In focus today
Focus remains on tensions in the Middle East and its impact on energy markets.
In Germany, we will receive the ZEW survey data for March. Recent months have shown an improvement in the assessment of the current economic situation, though expectations for the future slightly declined in February. It will be interesting to observe how ongoing conflict in the Middle East impact the survey results, amidst the narrative of a recovering German economy.
This morning at 9:30-10:15 CET, we are hosting a 45-minute webinar on the Trump-Xi summit in Beijing. We discuss the path ahead for the two countries, implications for Nordic businesses as well as USD and CNY.
Economic and market news
What happened overnight
Overnight, the Reserve Bank of Australia raised its cash rate as expected by 25bp to 4.1%. Markets had priced in roughly a 75% probability of a hike ahead of the meeting. This was RBA’s second rate hike in a row, but unlike the previous decision (which was unanimous), this morning’s hike was made with the smallest possible vote majority (5-4). The statement and Governor Bullock’s comments both underscored that while higher oil prices and consequently higher short-term inflation expectations played a role in the decision, it was primarily motivated by growing domestic capacity pressures.
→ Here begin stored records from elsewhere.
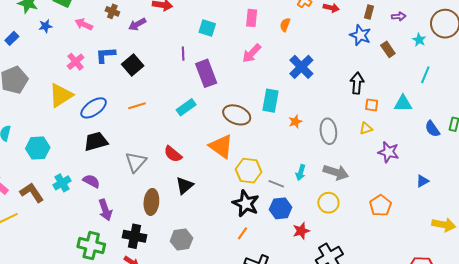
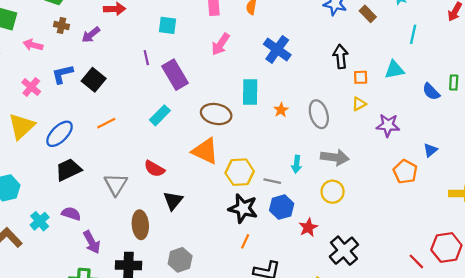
orange pentagon: (380, 206) -> (405, 172), moved

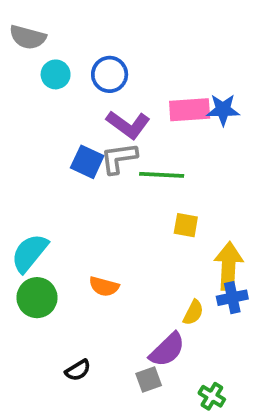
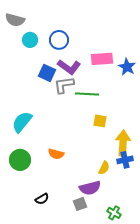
blue star: (223, 110) -> (127, 67), moved, turned 30
blue square: (87, 162) -> (47, 73), moved
cyan semicircle: (30, 253) -> (22, 122), moved
purple semicircle: (167, 350) -> (90, 188), turned 30

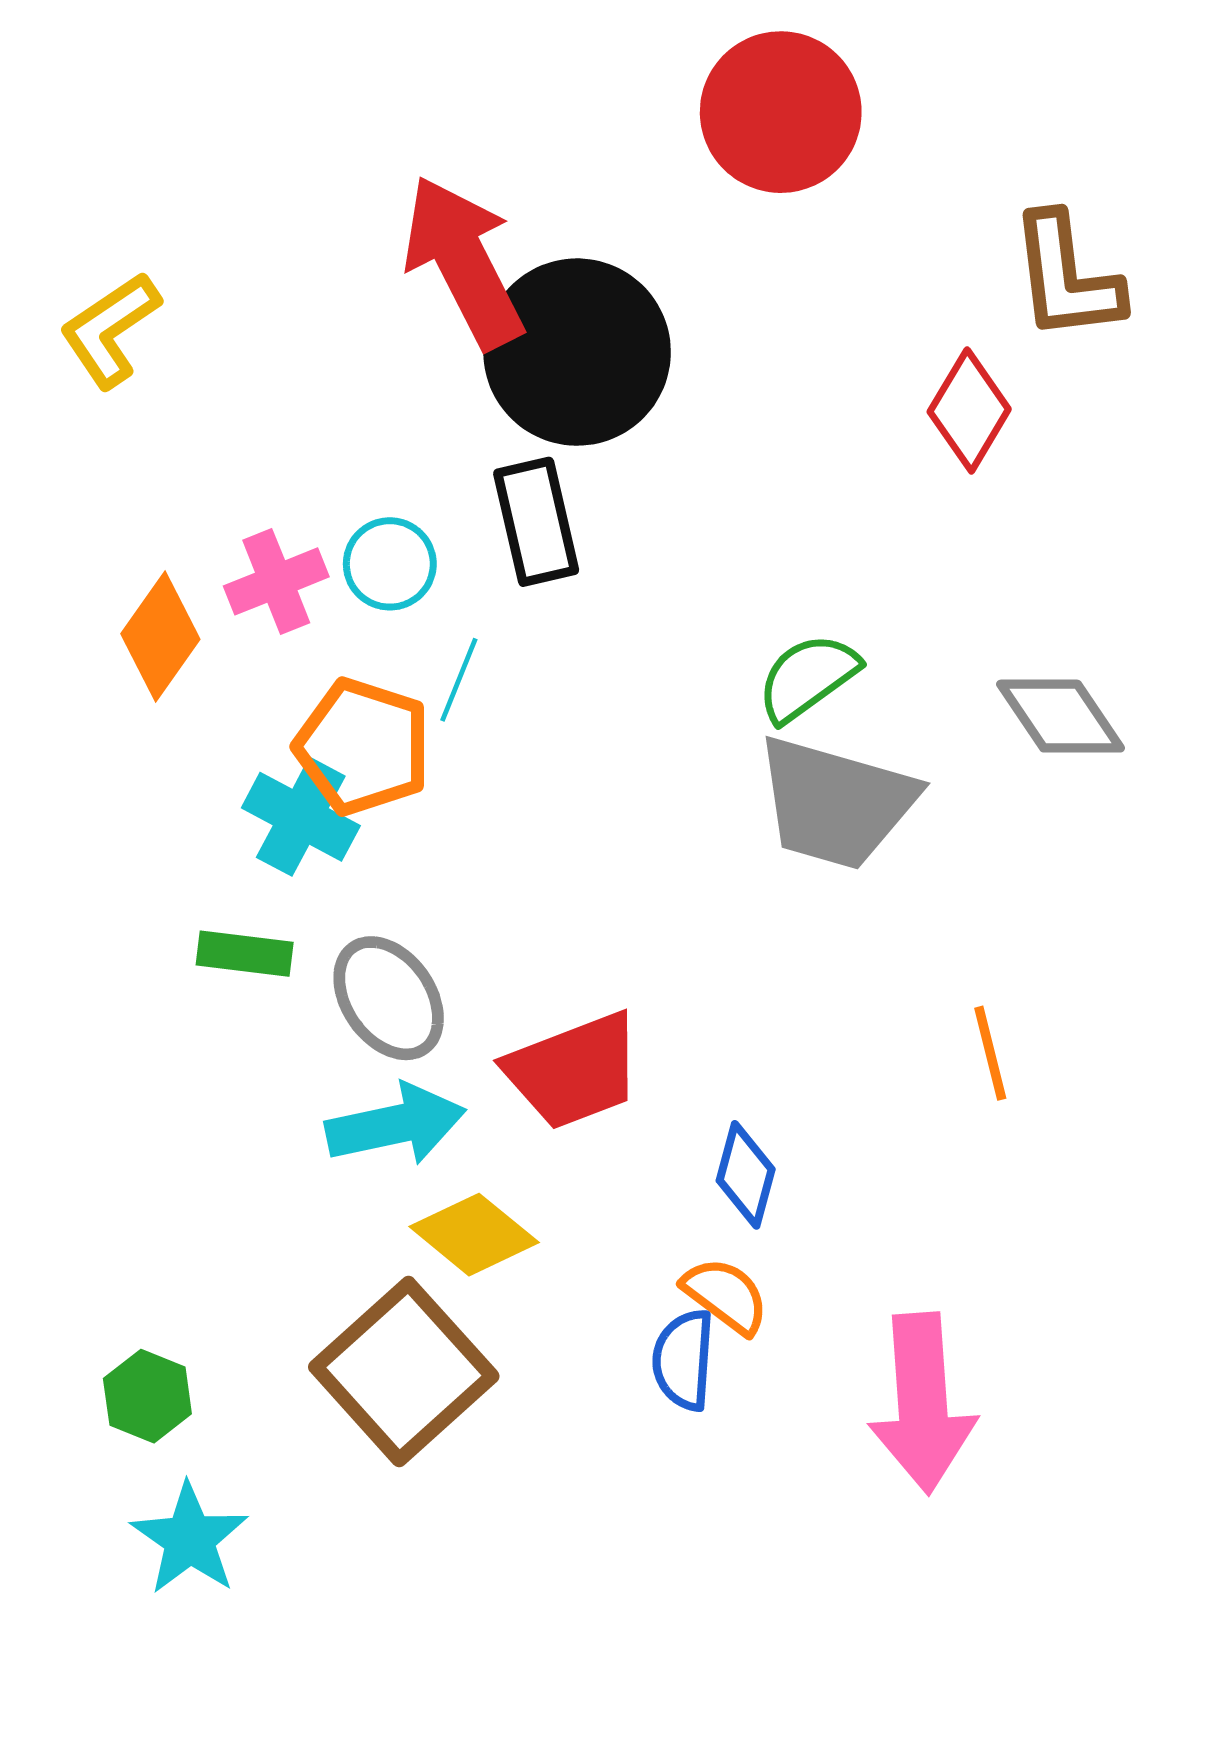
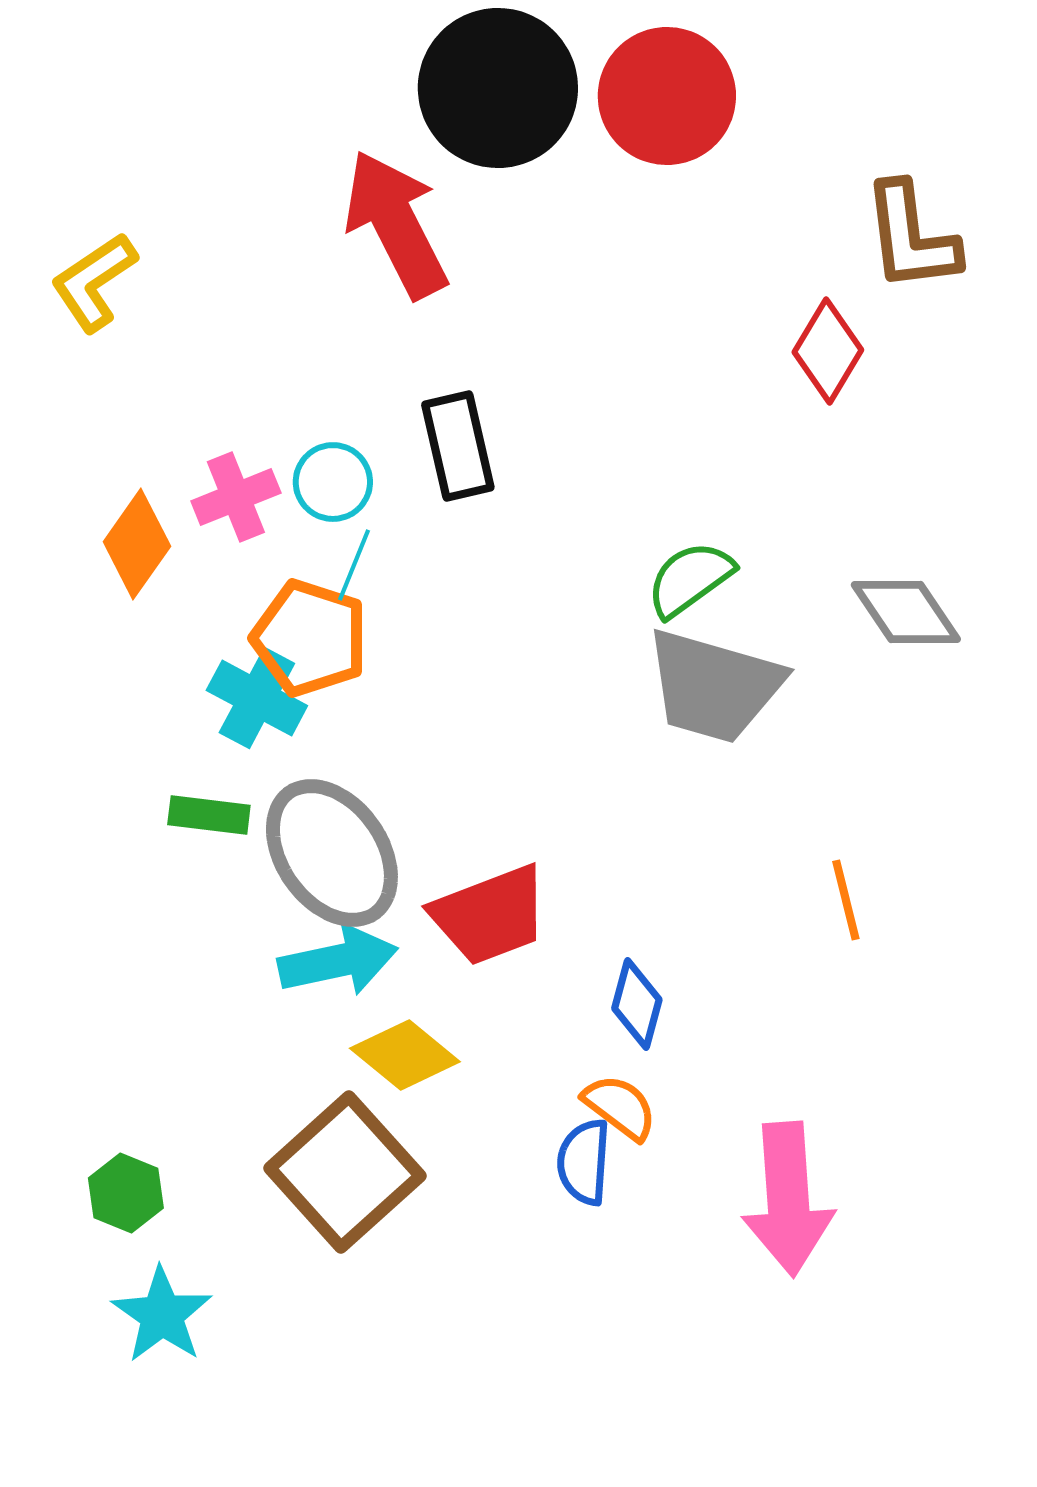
black circle: (577, 352) -> (498, 88), moved
cyan line: (459, 680) -> (354, 565), moved
gray ellipse: (389, 998) -> (332, 853), size x1.4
Between the US and China, Trump requested to delay his planned 31 March-2 April trip to China by about a month due to the ongoing Iran war. The delay risks increasing tensions between the US and China, already strained by trade, Taiwan, and the Middle East crisis.
What happened yesterday
The conflict in the Middle East continues, with Iran successfully targeting oil and gas production facilities. In the UAE, Iran hit the Shah gas field in a drone attack, while they caused a fire in the Fujairah Oil Industry Zone. Additionally, a tanker near the port of Fujairah was reported struck whilst at anchor at sea. Meanwhile, Israel announced on Monday that it has detailed plans for at least three more weeks of war, continuing its strikes on sites across Iran and Lebanon.
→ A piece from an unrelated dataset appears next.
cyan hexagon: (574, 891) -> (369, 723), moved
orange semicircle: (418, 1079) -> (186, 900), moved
The oil price has traded above the USD100/bbl level so far this week. Iran hit a UAE gas field as its retaliation seems to target energy infrastructure to a greater extent. That increases the risk that energy prices will rise more and stay high even if traffic through Strait of Hormuz resumes.
In geopolitics, European nations responded to President Trump’s threats of a “very bad” future for NATO if members failed to aid the US in the Strait of Hormuz. While nations supported diplomatic efforts, they rejected military involvement. The UK, Germany, Japan and France ruled out sending vessels, with German Chancellor Friedrich Merz emphasising that NATO is “not an intervention alliance”.
In Canada, CPI increased 1.8% y/y in February, slightly below expectations and an easing from January (cons: 1.9%, Jan: 2.3%). Energy prices were a key drag, with gasoline falling 14.2% y/y and natural gas down 17.1% y/y. The slowdown may also be attributed to base effects, as February 2025 experienced elevated price increases due to the mid-month expiration of the goods and services tax and harmonised sales tax holiday. The low inflation figures mark a six-month low and may support the Bank of Canada in keeping rates steady on Wednesday.
In Switzerland, recent sight deposit data showed no indication of intervention by the Swiss National Bank (SNB). EUR/CHF reached its lowest level since 2015 last week, breaking firmly below 0.90 as verbal intervention failed to meaningfully support the cross. We look ahead to the SNB meeting on Thursday, where we expect the policy rate unchanged at 0%, in line with consensus and market expectation.
In the US, industrial production increased 0.2% m/m in February, a decrease from January (0.7% m/m). On a yearly basis industrial production increased 1.4% y/y (Jan: 2.3% y/y). Manufacturing makes up the largest share of industrial production and surveys have shown signs of improving sentiment, but the ongoing US-Israeli conflict with Iran, resulting in higher oil prices, poses a risk to recovery.
Equities: Global equities had a solid session yesterday, rising about 0.9%. S&P500 rose 1%, with all 11 sectors in green, led by IT and consumer discretionary. 11 sectors being up on the same day has happened only three times the past six month, most recently in the aftermath of the Greenland situation. This tells us that part of the move is to be explained in the ‘reversal’ pattern. Unsurprisingly, cyclicals outperformed defensives in this risk-on tone. Nasdaq rose 1.2%, Russell 2000 0.9% and Stoxx600 0.4%. Overnight, Asian stocks are in green rising, while US futures are about 0.2% lower.
FI and FX: Overnight, the RBA delivered a rate hike from 3.85% to 4.10%, in a 5-4 split vote. The market interpreted the decision as dovish with falling yields, while the AUD has pared initial losses. Oil prices declined during yesterday’s session, but prices are higher overnight with Brent oil around 103 USD per barrel as Iran has stepped up attacks on energy infrastructure. Japan’s finance minister Katayama said the recent JPY weakening, where USD/JPY on Friday was at the highest level since 2024, is not in line with fundamentals and hinted at possible intervention. With the Scandinavian macro calendar empty today, Scandinavian markets will take their cues from global developments.